**Recorded data**
_ _ _ _ _ _ _
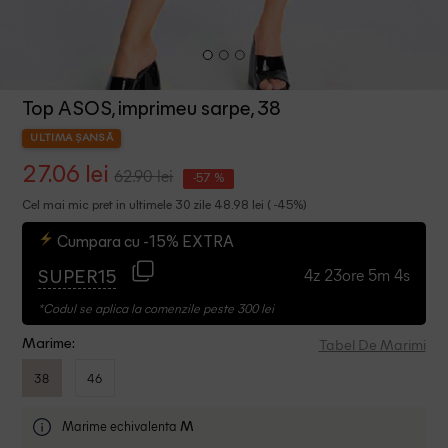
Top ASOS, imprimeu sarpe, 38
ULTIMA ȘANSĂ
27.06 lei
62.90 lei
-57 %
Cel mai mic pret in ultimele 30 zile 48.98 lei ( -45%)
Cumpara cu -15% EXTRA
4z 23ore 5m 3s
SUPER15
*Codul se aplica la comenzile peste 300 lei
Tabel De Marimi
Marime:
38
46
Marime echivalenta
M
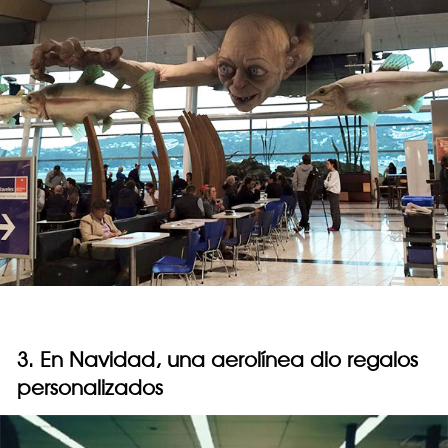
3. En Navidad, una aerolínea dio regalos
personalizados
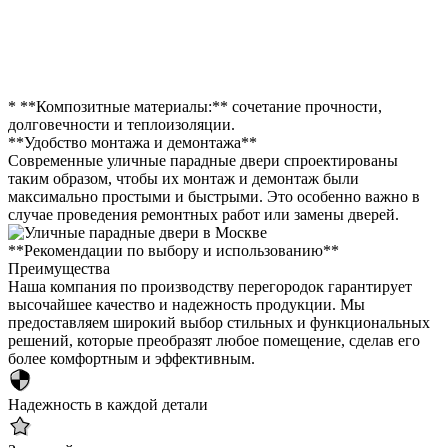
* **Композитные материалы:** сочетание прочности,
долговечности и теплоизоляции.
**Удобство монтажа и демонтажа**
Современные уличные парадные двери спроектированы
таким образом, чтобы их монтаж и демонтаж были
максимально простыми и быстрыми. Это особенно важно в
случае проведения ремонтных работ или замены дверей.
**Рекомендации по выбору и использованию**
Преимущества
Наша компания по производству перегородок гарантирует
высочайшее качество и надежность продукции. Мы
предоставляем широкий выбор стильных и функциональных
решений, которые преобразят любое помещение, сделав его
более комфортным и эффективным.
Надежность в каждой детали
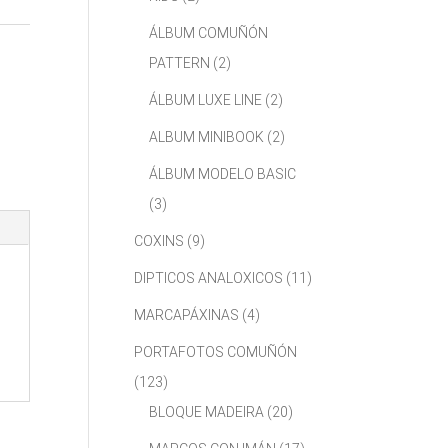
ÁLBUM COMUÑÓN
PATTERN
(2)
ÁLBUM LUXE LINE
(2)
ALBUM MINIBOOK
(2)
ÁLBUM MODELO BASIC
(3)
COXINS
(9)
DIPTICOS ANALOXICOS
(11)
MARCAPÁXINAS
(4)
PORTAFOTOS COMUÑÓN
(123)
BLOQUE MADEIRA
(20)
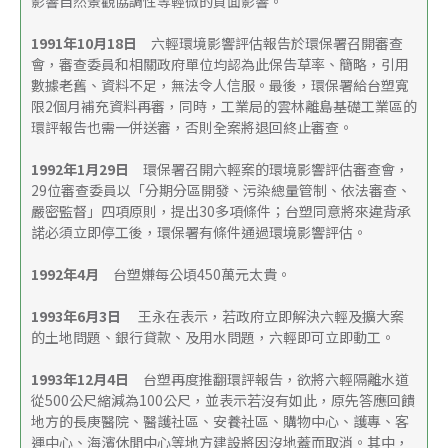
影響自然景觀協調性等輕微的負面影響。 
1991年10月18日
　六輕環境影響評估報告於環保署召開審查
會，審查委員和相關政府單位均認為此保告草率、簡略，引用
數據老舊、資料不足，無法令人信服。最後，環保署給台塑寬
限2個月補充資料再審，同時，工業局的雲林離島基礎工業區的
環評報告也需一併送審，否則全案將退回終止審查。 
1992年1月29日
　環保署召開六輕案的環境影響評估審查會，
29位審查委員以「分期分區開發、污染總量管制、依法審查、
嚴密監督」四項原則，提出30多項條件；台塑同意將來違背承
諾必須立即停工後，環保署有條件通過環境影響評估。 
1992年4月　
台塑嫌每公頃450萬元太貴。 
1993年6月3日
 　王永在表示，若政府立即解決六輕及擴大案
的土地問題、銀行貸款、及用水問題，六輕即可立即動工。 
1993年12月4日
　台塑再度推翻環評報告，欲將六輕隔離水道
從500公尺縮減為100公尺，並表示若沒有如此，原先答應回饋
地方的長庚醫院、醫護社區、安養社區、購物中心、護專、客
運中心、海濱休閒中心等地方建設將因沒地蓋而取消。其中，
_ _ _ _ _ _ _
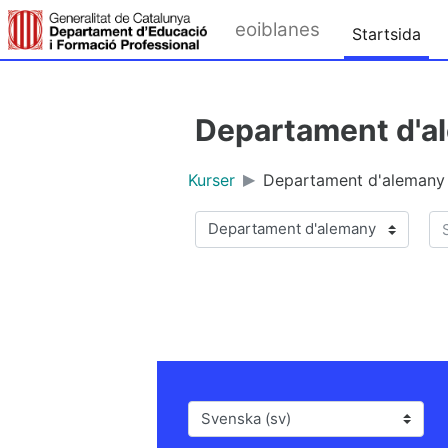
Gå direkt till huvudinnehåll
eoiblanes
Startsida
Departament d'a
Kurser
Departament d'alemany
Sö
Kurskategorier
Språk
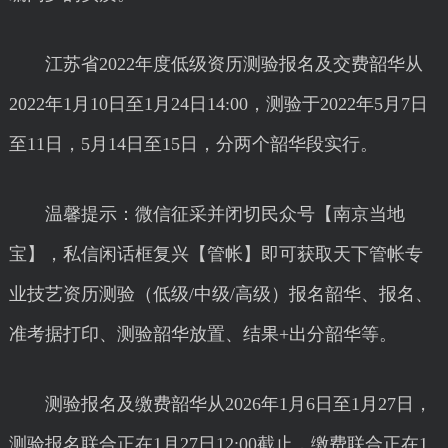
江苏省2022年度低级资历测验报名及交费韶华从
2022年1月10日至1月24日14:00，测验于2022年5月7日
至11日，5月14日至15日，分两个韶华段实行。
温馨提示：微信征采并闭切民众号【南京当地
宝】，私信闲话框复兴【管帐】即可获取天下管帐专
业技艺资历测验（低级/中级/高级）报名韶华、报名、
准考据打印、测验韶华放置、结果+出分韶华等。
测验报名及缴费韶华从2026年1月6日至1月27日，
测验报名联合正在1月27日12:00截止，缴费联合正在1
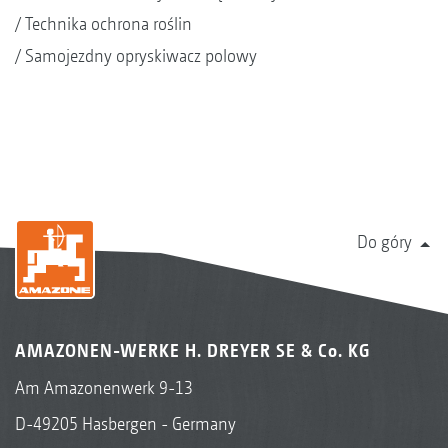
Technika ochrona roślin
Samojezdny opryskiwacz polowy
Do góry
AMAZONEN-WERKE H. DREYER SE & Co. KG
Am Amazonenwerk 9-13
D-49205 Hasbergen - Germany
_ _ _ _ _ _ _
Only the lines above from the one with "環評報告也需一併送審，否則全案將退回終止審查。" up to and including the one with "運中心、海濱休閒中心等地方建設將因沒地蓋而取消。其中，" should be repeated, exactly as written.

環評報告也需一併送審，否則全案將退回終止審查。 
1992年1月29日
　環保署召開六輕案的環境影響評估審查會，
29位審查委員以「分期分區開發、污染總量管制、依法審查、
嚴密監督」四項原則，提出30多項條件；台塑同意將來違背承
諾必須立即停工後，環保署有條件通過環境影響評估。 
1992年4月　
台塑嫌每公頃450萬元太貴。 
1993年6月3日
 　王永在表示，若政府立即解決六輕及擴大案
的土地問題、銀行貸款、及用水問題，六輕即可立即動工。 
1993年12月4日
　台塑再度推翻環評報告，欲將六輕隔離水道
從500公尺縮減為100公尺，並表示若沒有如此，原先答應回饋
地方的長庚醫院、醫護社區、安養社區、購物中心、護專、客
運中心、海濱休閒中心等地方建設將因沒地蓋而取消。其中，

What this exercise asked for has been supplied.